The Deepwater Horizon Disaster
Sunlight illuminating the lingering oil slick off the Mississippi Delta on May 24, 2010. (Wikimedia Commons)
Impacts of the Deepwater Horizon Oil Spill
Oyster Project: Gulf of Mexico oysters are prized for their economic value. Not only are oysters a valuable commodity as seafood; but oyster reefs provide a variety of ecosystem services including critical habitats for commercial fisheries, water filtration, and removal of excess nutrients from estuarine environments. The value of this habitat, however, can be greatly reduced by toxic oil discharges, such as those from the 2010 Deepwater Horizon oil (DWH) spill blowout. Effective response to such large-scale contamination of the marine environments requires a rapid and precise assessment of disturbances caused to the ecosystem such that timely mitigation strategies can be implemented. In this regard, biodegradative bacteria, as those identified from this and previous studies can significantly contribute to degradation of oil contaminants and rehabilitation of the perturbed environments. For example, stimulation of biodegradative communities within an impacted oyster reef ecosystem might be a potential remediation strategy to enhance cleanup and restoration efforts. However, baseline analyses of the oyster microbiome, which remains largely under-studied, are needed to develop successful approaches to problems of contamination of oyster reefs by petroleum and other hydrocarbons.

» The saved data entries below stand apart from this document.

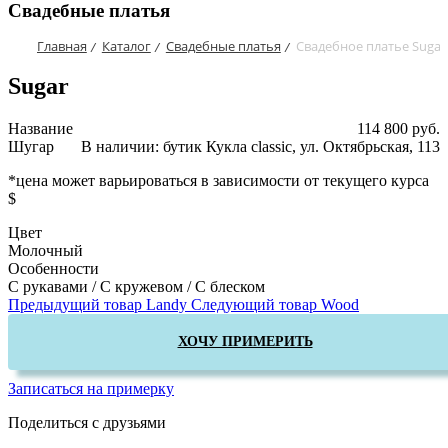
Свадебные платья
Главная
Каталог
Свадебные платья
Свадебное платье Sugar
/
/
/
Sugar
Название
114 800 руб.
Шугар
В наличии: бутик Кукла classic, ул. Октябрьская, 113
*цена может варьироваться в зависимости от текущего курса
$
Цвет
Молочный
Особенности
С рукавами / С кружевом / С блеском
Предыдущий товар
Landy
Следующий товар
Wood
ХОЧУ ПРИМЕРИТЬ
Записаться на примерку
Поделиться с друзьями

In this project, we evaluated the potential response of the Eastern oyster’s microbiome to hydrocarbon contamination and compares it with the bacterial community responses observed from the overlaying water column and the oyster bed sediments. For this purpose, microcosms seeded with DWH crude oil were established and inoculated separately with oyster tissue (OT), mantle fluid (MF), overlaying water column (WC) and sediments (S) collected from Apalachicola Bay, FL. Shifts in the microbial community structure in the amended microcosms was monitored over a 3-month period using automated ribosomal intergenic spacer region analysis (ARISA), which showed that the microbiome of the oyster tissue and mantle fluid were more similar to the sediment communities than those present in the overlaying water column. This pattern remained largely consistent, regardless of the concentration of crude oil or the enrichment period. Additionally, 72 oil-degrading bacteria were isolated from the microcosms containing OT, MF, WC and S and identified using 16S ribosomal RNA (rRNA) gene sequencing and compared by principal component analysis (PCA) which clearly showed that the water column isolates were different to those identified from the sediment. Conversely, the oyster tissue and mantle fluid isolates clustered together; a strong indication that the oyster microbiome is uniquely structured relative to its surrounding environment. When selected isolates from the OT, MF, WC and S were assessed for their oil-degrading potential, we found that the DWH oil was biodegraded between 12%-42%, under the existing conditions.
Oyster Metagenomes: Bacteria associated with the Eastern oysters (Crassostrea virginica) native to Apalachicola Bay, FL, were investigated using 16S rRNA gene amplicon metagenomic sequencing which revealed that the oyster microbiome was predominated by Cyanobacteria and Proteobacteria. We also found that the oyster tissues were predominated by the pathogenic and symbiotic Photobacterium spp. (formerly known as Vibrio damselae).